In an in vivo micronucleus assay with mice, 2-ethylhexanoic acid was administered by gavage up to the maximum tolerated oral dose of 1600 mg/kg/day. No bone marrow toxicity was observed, nor did the test substance induce any bone marrow micronuclei (Holstrom et al., 1994).

Table: Summary of genetic toxicity data of the zinc bis(2-ethylhexanoate) and the assessment entities.

	(slightly soluble) zinc substances	2-ethylhexanoic acid (CAS# 149-57-5)	Zinc bis(2-ethylhexanoate) (CAS# 136-53-8)
In vitro gene mutation in bacteria	negative (weight of evidence)	negative	negative (read-across)
In vitro cytogenicity in mammalian cells or in vitro micronucleus test		negative	negative (read-across)
In vitro gene mutation study in mammalian cells		negative	negative (read-across)

 

Zinc bis(2-ethylhexanoate) is not expected to be genotoxic, since t its two moieties zinc and 2-ethylhexanoic acid have not shown gene mutation potential in bacteria and mammalian cells as well as in vitro clastogenicity in vitro. Thus, zinc bis(2-ethylhexanoate) is not to be classified according to regulation (EC) 1272/2008 as genetic toxicant. Further testing is not required. For further information on the toxicity of the assessment entities, please refer to the relevant assessment entity sections in the IUCLID and CSR.
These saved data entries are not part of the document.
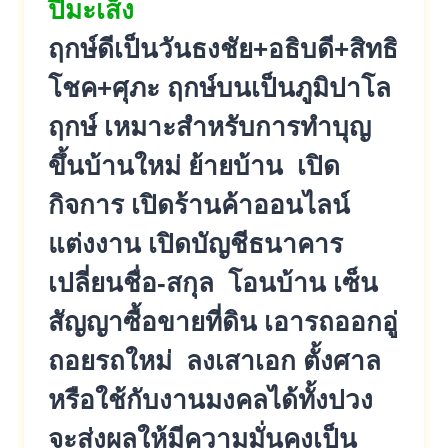
ปีมะเส็ง
ฤกษ์ดีเป็นวันธงชัย+อธิบดี+สิทธิ
โชค+ศุภะ ฤกษ์บนเป็นภูมิปาโล
ฤกษ์ เหมาะสำหรับการทำบุญ
ขึ้นบ้านใหม่ ย้ายบ้าน เปิด
กิจการ เปิดร้านค้าออนไลน์
แต่งงาน เปิดบัญชีธนาคาร
เปลี่ยนชื่อ-สกุล โอนบ้าน เซ็น
สัญญาซื้อขายที่ดิน เอารถออกอู่
ถอยรถใหม่ ลงเสาเอก ตั้งศาล
หรือใช้กับงานมงคลได้ทั้งปวง
จะส่งผลให้มีความมั่นคงเป็น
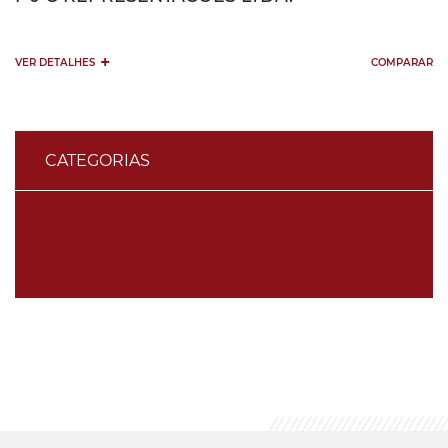
+
VER DETALHES
COMPARAR
CATEGORIAS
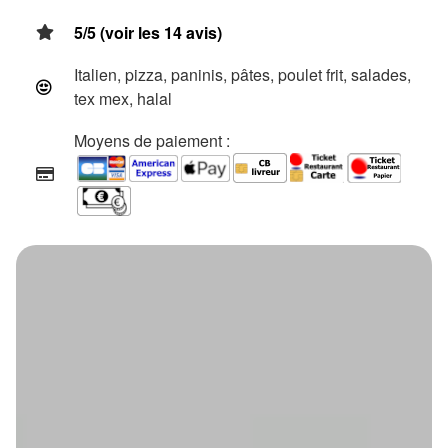
5/5 (voir les 14 avis)
Italien, pizza, paninis, pâtes, poulet frit, salades,
tex mex, halal
Moyens de paiement :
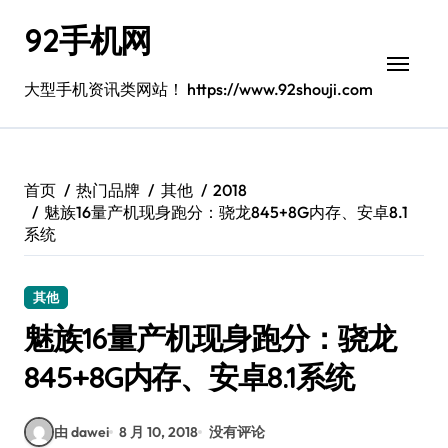
跳
92手机网
转
到
内
大型手机资讯类网站！ https://www.92shouji.com
容
首页
热门品牌
其他
2018
魅族16量产机现身跑分：骁龙845+8G内存、安卓8.1
系统
其他
魅族16量产机现身跑分：骁龙
845+8G内存、安卓8.1系统
由 dawei
8 月 10, 2018
没有评论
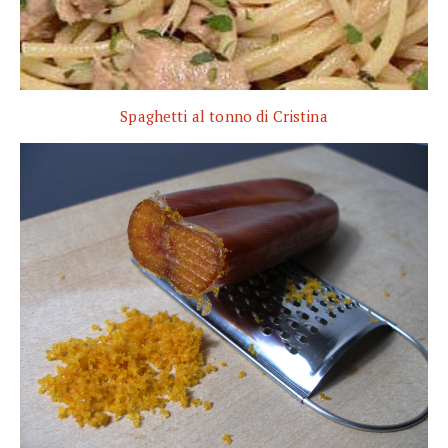
Spaghetti al tonno di Cristina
Justification for classification or non-classification

Zinc bis(2-ethylhexanoate) is not expected to be genotoxic, since its two moieties zinc and 2-ethylhexanoic acid have not shown gene mutation potential in bacteria and mammalian cells as well as in vitro clastogenicity. Thus, zinc bis(2-ethylhexanoate) is not to be classified according to regulation (EC) 1272/2008 as genetic toxicant.